▶ _Problem_:
Please reproduce all of the listing below exactly and drop its images.

▶ _Input for this task_:
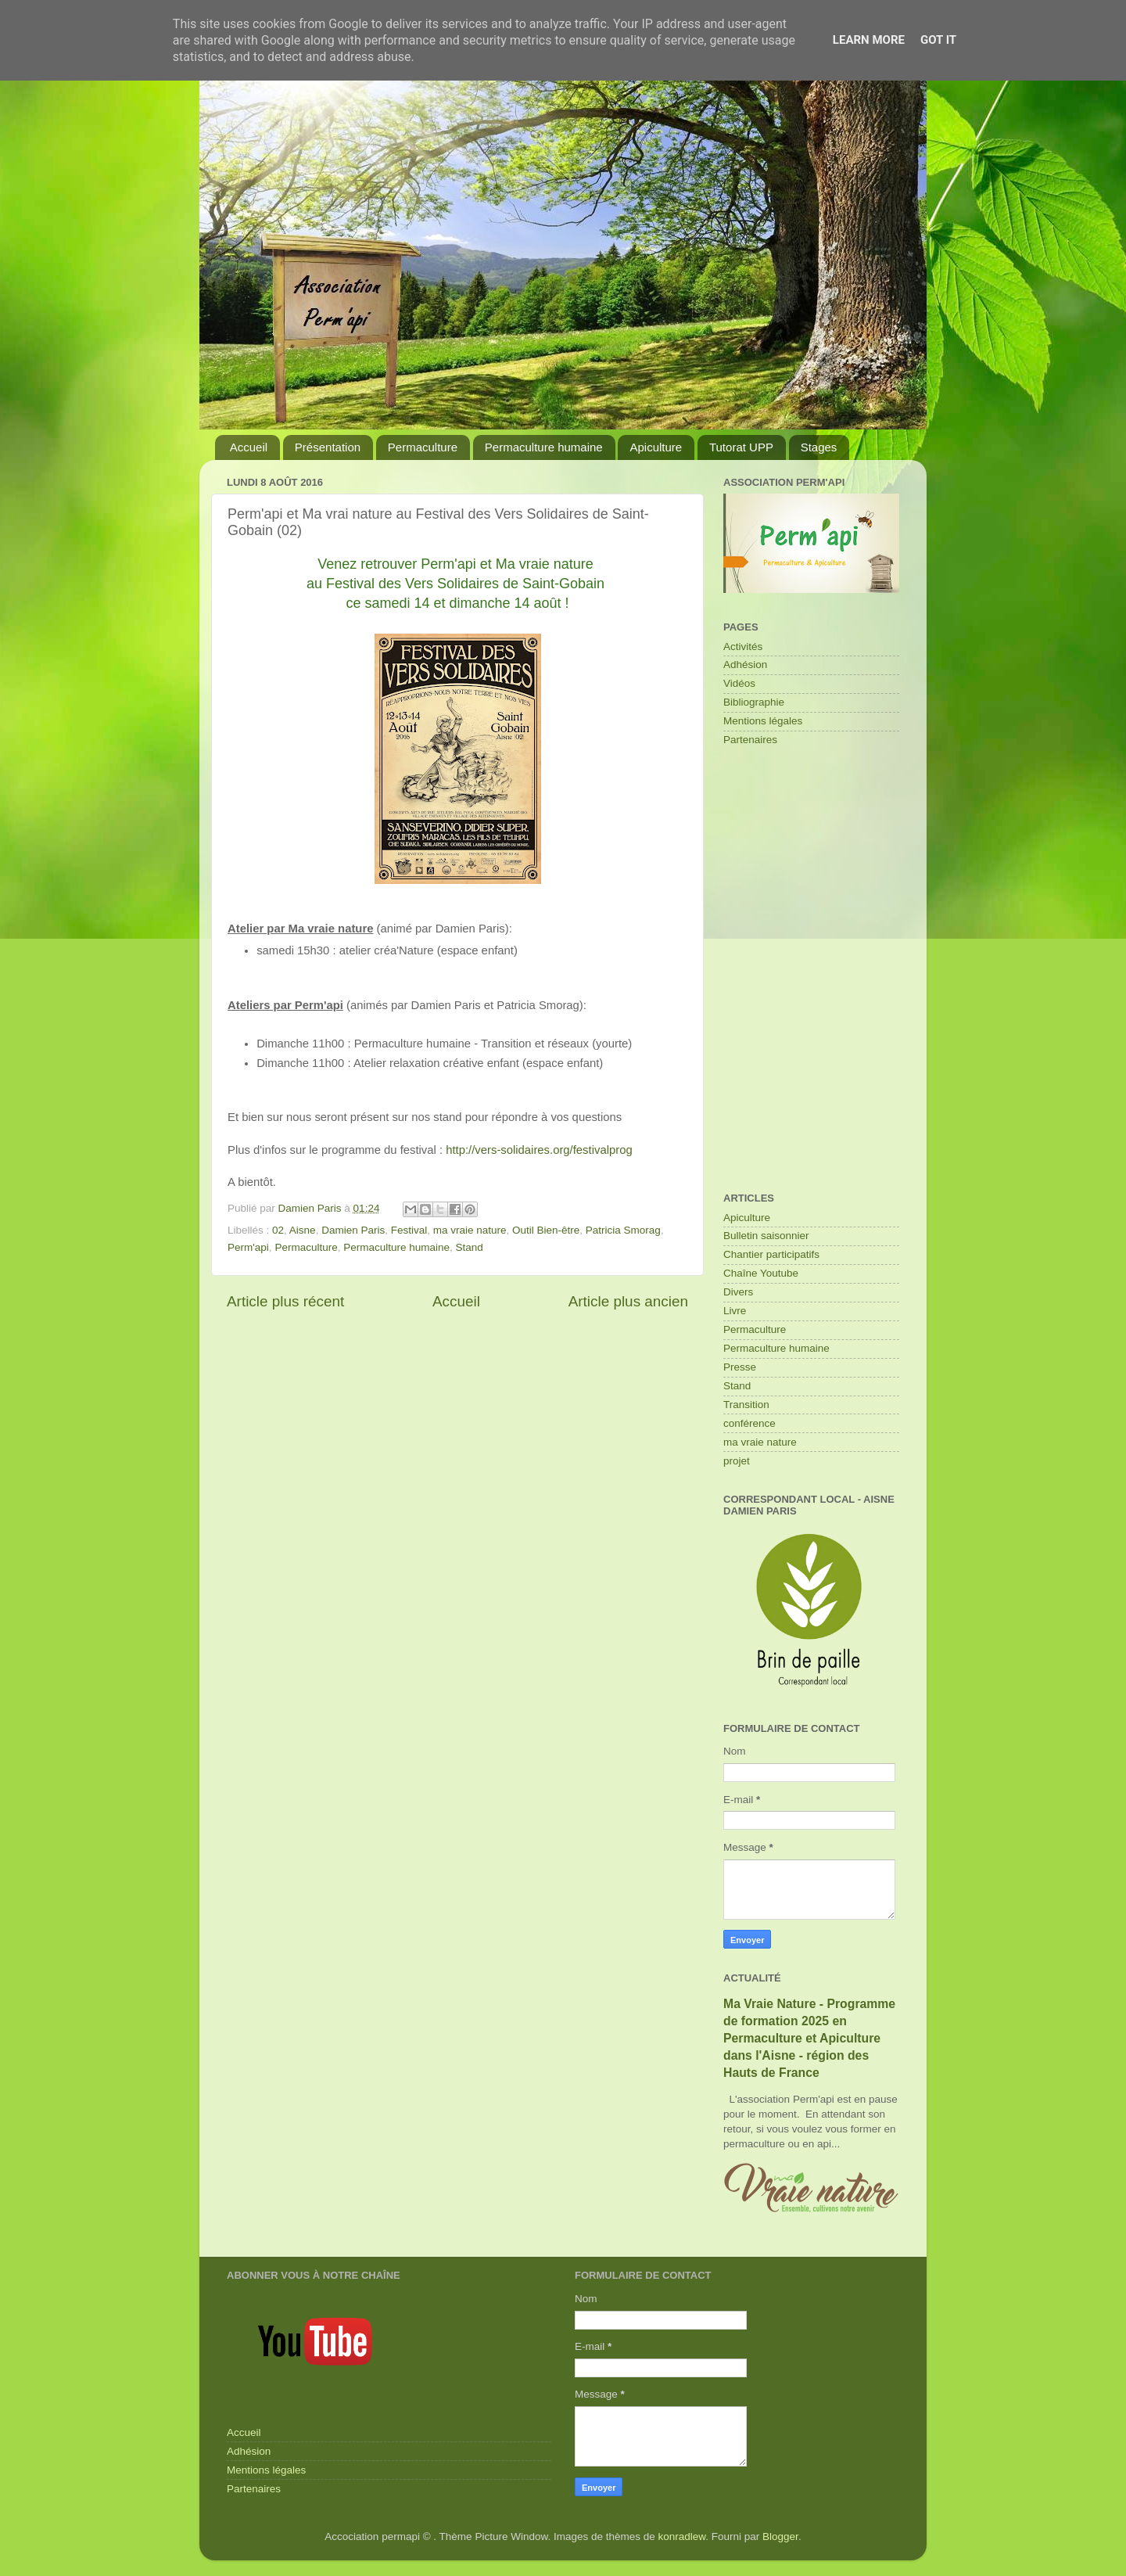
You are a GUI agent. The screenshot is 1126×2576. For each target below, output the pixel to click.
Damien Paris (353, 1230)
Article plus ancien (628, 1301)
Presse (739, 1367)
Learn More (869, 40)
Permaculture (422, 447)
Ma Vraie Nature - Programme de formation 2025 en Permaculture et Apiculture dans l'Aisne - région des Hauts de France (809, 2038)
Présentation (327, 447)
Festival (409, 1230)
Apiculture (655, 447)
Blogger (780, 2536)
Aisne (302, 1230)
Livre (734, 1311)
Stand (469, 1247)
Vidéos (739, 683)
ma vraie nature (470, 1230)
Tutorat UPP (741, 447)
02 (278, 1230)
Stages (819, 447)
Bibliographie (753, 702)
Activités (742, 646)
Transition (746, 1404)
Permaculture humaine (544, 447)
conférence (749, 1423)
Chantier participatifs (771, 1254)
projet (736, 1461)
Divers (738, 1292)
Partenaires (750, 739)
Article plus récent (285, 1301)
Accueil (248, 447)
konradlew (682, 2536)
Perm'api (248, 1247)
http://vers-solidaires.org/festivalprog (539, 1150)
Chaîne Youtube (760, 1273)
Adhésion (745, 664)
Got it (938, 40)
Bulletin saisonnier (766, 1235)
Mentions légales (762, 721)
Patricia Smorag (623, 1230)
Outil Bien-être (545, 1230)
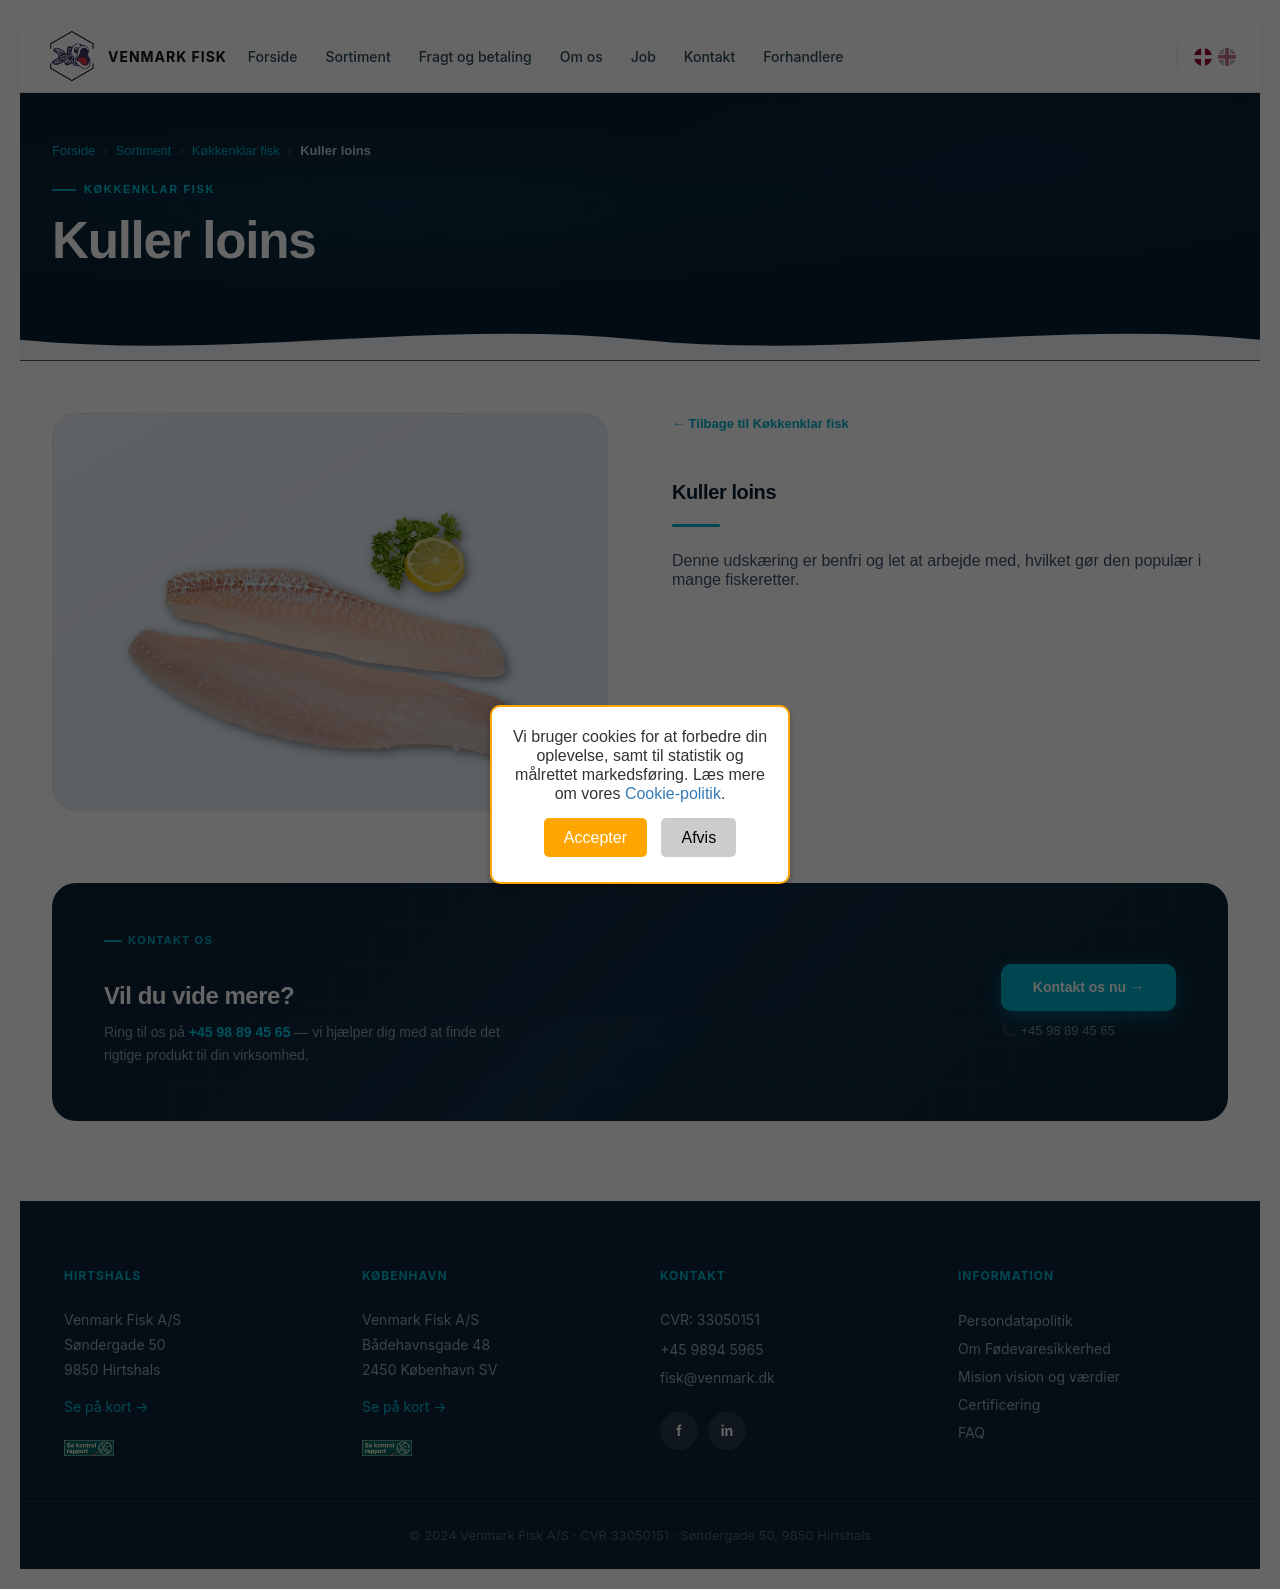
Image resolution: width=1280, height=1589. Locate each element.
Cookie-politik (673, 793)
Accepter (595, 837)
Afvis (698, 837)
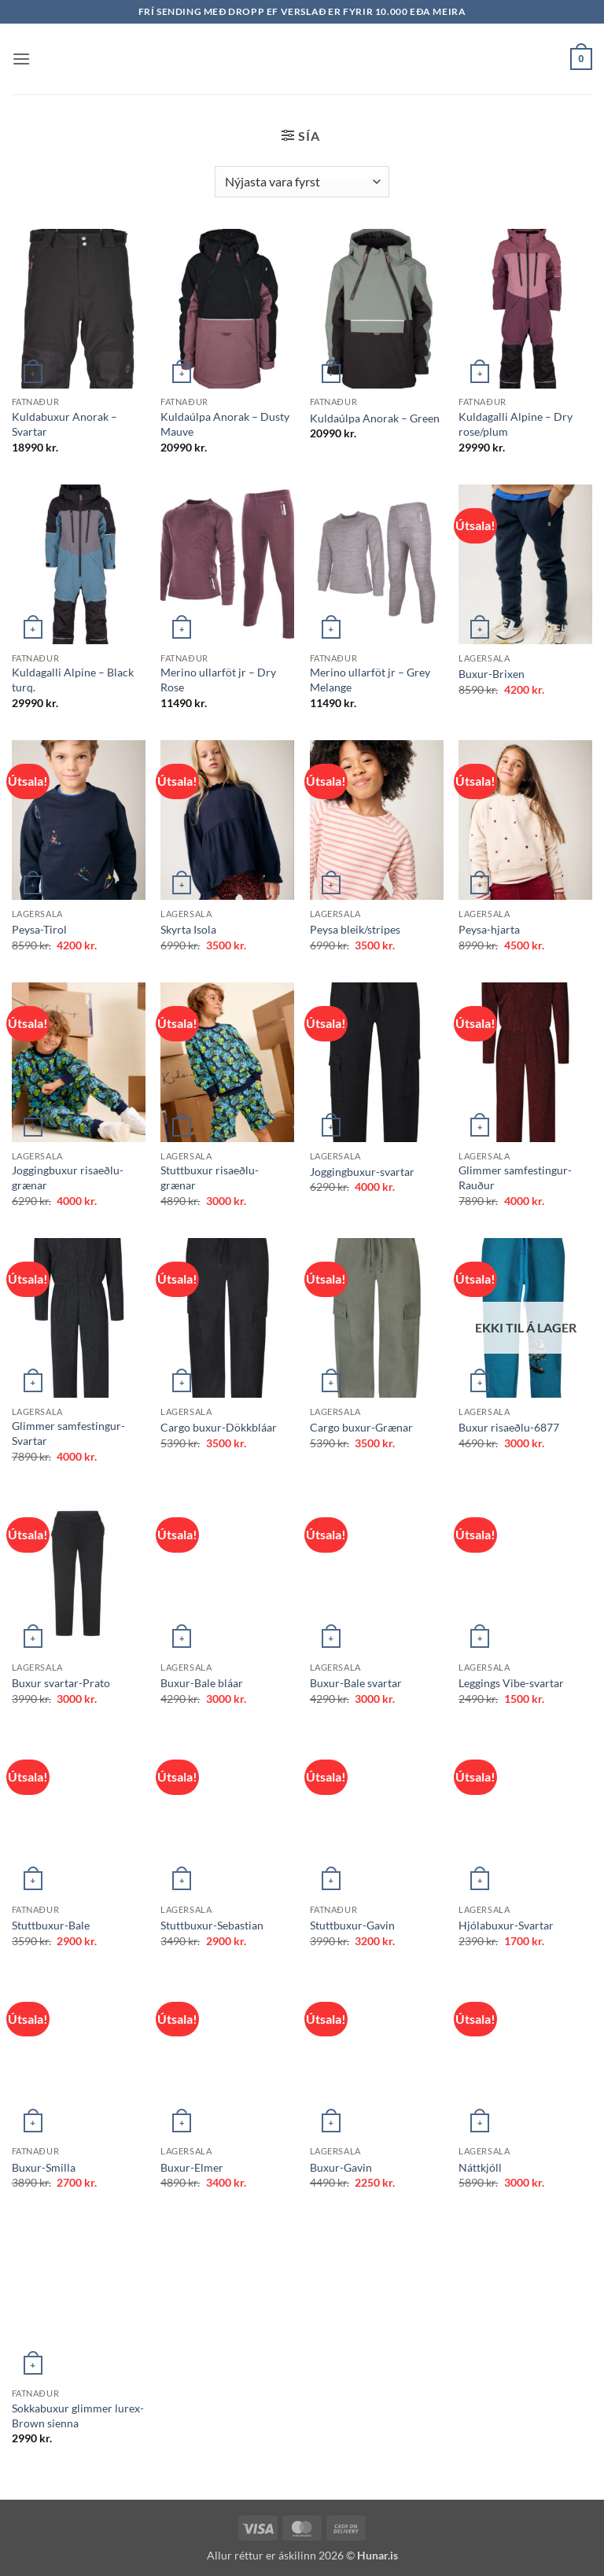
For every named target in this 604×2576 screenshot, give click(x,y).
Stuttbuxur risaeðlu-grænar (209, 1177)
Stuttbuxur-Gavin (352, 1925)
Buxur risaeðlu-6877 (509, 1427)
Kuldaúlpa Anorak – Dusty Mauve (224, 424)
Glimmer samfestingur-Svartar (68, 1433)
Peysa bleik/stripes (355, 929)
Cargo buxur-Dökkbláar (218, 1427)
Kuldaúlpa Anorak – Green (375, 418)
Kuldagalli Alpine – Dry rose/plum (516, 424)
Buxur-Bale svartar (356, 1683)
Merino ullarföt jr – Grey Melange (370, 679)
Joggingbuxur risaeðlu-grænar (67, 1177)
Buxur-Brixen (492, 673)
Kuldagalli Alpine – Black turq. (73, 679)
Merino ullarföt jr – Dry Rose (218, 679)
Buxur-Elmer (191, 2167)
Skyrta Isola (188, 929)
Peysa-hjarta (489, 929)
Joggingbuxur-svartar (362, 1171)
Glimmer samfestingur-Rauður (515, 1177)
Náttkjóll (480, 2167)
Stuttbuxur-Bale (51, 1925)
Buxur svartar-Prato (61, 1683)
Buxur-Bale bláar (201, 1683)
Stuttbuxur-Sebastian (211, 1925)
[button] (21, 58)
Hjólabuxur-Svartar (506, 1925)
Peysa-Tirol (39, 929)
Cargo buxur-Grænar (361, 1427)
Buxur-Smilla (44, 2167)
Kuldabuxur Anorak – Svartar (64, 424)
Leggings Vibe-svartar (511, 1683)
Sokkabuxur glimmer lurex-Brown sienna (78, 2415)
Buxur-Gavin (341, 2167)
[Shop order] (302, 181)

▶ _Answer to the exercise_:
You are a GUI agent. The screenshot is 1126×2576. For each target below, output the pixel to click.
Damien Paris (353, 1230)
Article plus ancien (628, 1301)
Presse (739, 1367)
Learn More (869, 40)
Permaculture (422, 447)
Ma Vraie Nature - Programme de formation 2025 en Permaculture et Apiculture dans l'Aisne - région des Hauts de France (809, 2038)
Présentation (327, 447)
Festival (409, 1230)
Apiculture (655, 447)
Blogger (780, 2536)
Aisne (302, 1230)
Livre (734, 1311)
Stand (469, 1247)
Vidéos (739, 683)
ma vraie nature (470, 1230)
Tutorat UPP (741, 447)
02 (278, 1230)
Stages (819, 447)
Bibliographie (753, 702)
Activités (742, 646)
Transition (746, 1404)
Permaculture humaine (544, 447)
conférence (749, 1423)
Chantier participatifs (771, 1254)
projet (736, 1461)
Divers (738, 1292)
Partenaires (750, 739)
Article plus récent (285, 1301)
Accueil (248, 447)
konradlew (682, 2536)
Perm'api (248, 1247)
http://vers-solidaires.org/festivalprog (539, 1150)
Chaîne Youtube (760, 1273)
Adhésion (745, 664)
Got it (938, 40)
Bulletin saisonnier (766, 1235)
Mentions légales (762, 721)
Patricia Smorag (623, 1230)
Outil Bien-être (545, 1230)
Image resolution: width=1280, height=1589. Locate each element.
Cookie-politik (673, 793)
Accepter (595, 837)
Afvis (698, 837)
For every named target in this 604×2576 screenshot, give click(x,y).
Stuttbuxur risaeðlu-grænar (209, 1177)
Stuttbuxur-Gavin (352, 1925)
Buxur risaeðlu-6877 (509, 1427)
Kuldaúlpa Anorak – Dusty Mauve (224, 424)
Glimmer samfestingur-Svartar (68, 1433)
Peysa bleik/stripes (355, 929)
Cargo buxur-Dökkbláar (218, 1427)
Kuldaúlpa Anorak – Green (375, 418)
Kuldagalli Alpine – Dry rose/plum (516, 424)
Buxur-Bale svartar (356, 1683)
Merino ullarföt jr – Grey Melange (370, 679)
Joggingbuxur risaeðlu-grænar (67, 1177)
Buxur-Brixen (492, 673)
Kuldagalli Alpine – Black turq. (73, 679)
Merino ullarföt jr – Dry Rose (218, 679)
Buxur-Elmer (191, 2167)
Skyrta Isola (188, 929)
Peysa-hjarta (489, 929)
Joggingbuxur-svartar (362, 1171)
Glimmer samfestingur-Rauður (515, 1177)
Náttkjóll (480, 2167)
Stuttbuxur-Bale (51, 1925)
Buxur svartar-Prato (61, 1683)
Buxur-Bale bláar (201, 1683)
Stuttbuxur-Sebastian (211, 1925)
[button] (21, 58)
Hjólabuxur-Svartar (506, 1925)
Peysa-Tirol (39, 929)
Cargo buxur-Grænar (361, 1427)
Buxur-Smilla (44, 2167)
Kuldabuxur Anorak – Svartar (64, 424)
Leggings Vibe-svartar (511, 1683)
Sokkabuxur glimmer lurex-Brown sienna (78, 2415)
Buxur-Gavin (341, 2167)
[Shop order] (302, 181)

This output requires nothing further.